There are a lot of images that come to my mind. I remember sitting in a bar in Cambodia where people drank cocktails from shell casings. I remember a restaurant in China that looked like a pet shop because you picked what you wanted to eat from one of the tanks and it later arrived on your plate. Very fresh!
I think it was pretty strange to be in Bangkok during the floods last October. I remember cars parked on the highway bridges. I remember sandbags around many of the buildings. And I remember being greeted by name as I walked into the hotel. I was the only one checking in that night!
I just turned 40 years old and celebrated the event by hiking the Inca Trail to Machu Picchu with a buddy of mine from high school. I’ve always wanted to go there. And I figure it would be a good challenge to hike it. I had been training every day for a few months, just to make sure that no one had to haul me off those mountains!
But that trip was just for kicks. Investment-wise, I have a long list of places on my radar to check out in the future. Markets are constantly changing. New opportunities open up all the time.

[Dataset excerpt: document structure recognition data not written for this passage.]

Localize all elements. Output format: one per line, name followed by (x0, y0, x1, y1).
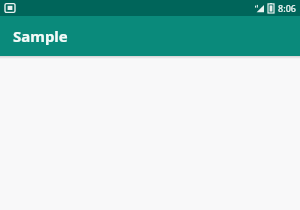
other: Notification (4, 2, 16, 14)
button[interactable]: Sample (0, 16, 300, 56)
staticText: Sample (13, 26, 68, 46)
staticText: 8:06 (278, 2, 296, 14)
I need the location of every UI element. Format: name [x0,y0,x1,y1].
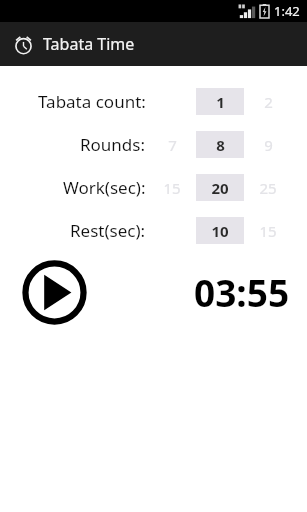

Chris Mayer is managing editor of the Capital and Crisis andMayer’s Special Situations newsletters. Graduating magna cum laude with a degree in finance and an MBA from the University of Maryland, he began his business career as a corporate banker. Mayer left the banking industry after ten years and signed on with Agora Financial. His book, Invest Like a Dealmaker, Secrets of a Former Banking Insider, documents his ability to analyze macro issues and micro investment opportunities to produce an exceptional long-term track record of winning ideas. In April 2012 Chris will release his newest book World Right Side Up: Investing Across Six Continents.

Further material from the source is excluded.